Recently I'm writing a download program, which uses the HTTP Range field to download many blocks at the same time. I wrote a Python class to represent the Range (the HTTP header's Range is a closed interval):
class ClosedRange:
    def __init__(self, begin, end):
        self.begin = begin
        self.end = end
    def __iter__(self):
        yield self.begin
        yield self.end
    def __str__(self):
        return '[{0.begin}, {0.end}]'.format(self)
    def __len__(self):
        return self.end - self.begin + 1
The __iter__ magic method is to support the tuple unpacking:
header = {'Range': 'bytes={}-{}'.format(*the_range)}
And len(the_range) is how many bytes in that Range.

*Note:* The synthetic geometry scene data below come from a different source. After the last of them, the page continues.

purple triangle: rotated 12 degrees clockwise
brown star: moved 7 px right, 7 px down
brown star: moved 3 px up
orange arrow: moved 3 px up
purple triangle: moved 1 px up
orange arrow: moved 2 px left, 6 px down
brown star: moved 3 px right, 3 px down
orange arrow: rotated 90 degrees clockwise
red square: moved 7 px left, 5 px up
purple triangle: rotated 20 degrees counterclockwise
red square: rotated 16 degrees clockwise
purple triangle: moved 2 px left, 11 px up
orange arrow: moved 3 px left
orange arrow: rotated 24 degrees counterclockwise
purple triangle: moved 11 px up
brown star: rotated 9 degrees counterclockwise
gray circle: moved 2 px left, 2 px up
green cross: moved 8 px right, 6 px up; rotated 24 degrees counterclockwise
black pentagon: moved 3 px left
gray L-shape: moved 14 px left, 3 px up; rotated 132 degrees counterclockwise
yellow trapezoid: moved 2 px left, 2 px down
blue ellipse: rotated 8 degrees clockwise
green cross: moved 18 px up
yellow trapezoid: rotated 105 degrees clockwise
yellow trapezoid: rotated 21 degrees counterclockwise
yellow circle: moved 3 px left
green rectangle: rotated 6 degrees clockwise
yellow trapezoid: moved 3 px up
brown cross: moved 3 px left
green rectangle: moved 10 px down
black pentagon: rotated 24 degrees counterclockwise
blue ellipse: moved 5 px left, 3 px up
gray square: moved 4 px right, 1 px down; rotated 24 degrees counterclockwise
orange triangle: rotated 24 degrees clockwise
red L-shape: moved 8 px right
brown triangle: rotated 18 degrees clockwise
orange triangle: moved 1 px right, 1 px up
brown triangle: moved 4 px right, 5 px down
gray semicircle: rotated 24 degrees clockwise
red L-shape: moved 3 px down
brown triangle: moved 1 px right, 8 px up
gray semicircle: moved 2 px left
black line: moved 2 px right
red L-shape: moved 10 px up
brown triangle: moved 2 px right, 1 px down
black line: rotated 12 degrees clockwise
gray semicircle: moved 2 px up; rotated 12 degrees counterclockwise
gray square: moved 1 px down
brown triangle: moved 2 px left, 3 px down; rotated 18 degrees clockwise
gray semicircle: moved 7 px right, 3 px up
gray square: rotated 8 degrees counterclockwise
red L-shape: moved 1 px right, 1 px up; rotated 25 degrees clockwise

Now I found that 'bytes={}-{}'.format(*the_range) occasionally causes the MemoryError. After some debugging I found that the CPython interpreter will try to call len(iterable) when executing func(*iterable), and (may) allocate memory based on the length. On my machine, when len(the_range) is greater than 1GB, the MemoryError appears.
This is a simplified one:
class C:
    def __iter__(self):
        yield 5
    def __len__(self):
        print('__len__ called')
        return 1024**3
def f(*args):
    return args
>>> c = C()
>>> f(*c)
__len__ called
Traceback (most recent call last):
  File "<stdin>", line 1, in <module>
MemoryError
>>> # BTW, `list(the_range)` have the same problem.
>>> list(c)
__len__ called
Traceback (most recent call last):
  File "<stdin>", line 1, in <module>
MemoryError
So my questions are:
Why CPython call
len(iterable)? From this question I see you won't know an iterator's length until you iterate throw it. Is this an optimization?Can
__len__method return the 'fake' length (i.e. not the real number of elements in memory) of an object?